Submitted by dave on Tue, 2006-05-23 22:49.

One of the challenges facing we Drupal users is configuring a site just the way we want it, then applying that configuration to another site, and another and so on. This problem applies to those of us developing a single site for a customer (where we have our own development copies, and the installed live copy), and also to those making entire distributions based on Drupal (where untold numbers of the site will be installed). Lately Drupal developers have referred to such a site configuration as an 'install profile'.

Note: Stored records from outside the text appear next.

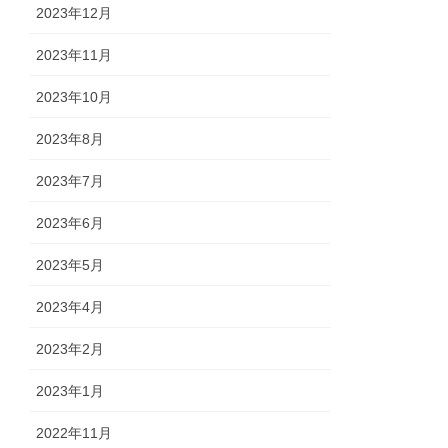
2023年12月
2023年11月
2023年10月
2023年8月
2023年7月
2023年6月
2023年5月
2023年4月
2023年2月
2023年1月
2022年11月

This sounds like a simple task, so why is it a challenge? In large part because the configuration that goes into any site is partly on the filesystem, and partly in the database. The filesystem part is easy; simply make sure each site installation has the same files. As development goes on, source code control systems help keep files in sync across multiple sites. With a database, its easy enough to start each site with the same data. But as development goes on, when the database needs changing, you have a problem on your hands. I'll cite an example which may make this clear.

Example: Adding a Block

Let's say Alice and Bob are collaborating on a site (or install profile, if you prefer), and Charlie is using the site. Alice and Bob share their work through a source code control system. Periodically they send Charlie updates. Let's talk specifically about one update...

Charlie requested a new feature: he wants some content to appear, on some pages, just above the footer. Alice and Bob implement the feature by adding a block to show the content, and adding a new region to their theme where the block will appear.

First, Alice adds the region to the theme. This requires some modification to a template.php file. Alice checks the new code in, and Bob checks out that update. This is an example of filesystem configuration, and easily enough the two sites are in sync.

Next, Bob configures a block to appear in the new region. His site now has the complete feature Charlie requested, but the block configuration is in his database. He configured the block using the administrator pages. Does Alice now have to do the same thing? Does Charlie have to also repeat those steps when he updates his site?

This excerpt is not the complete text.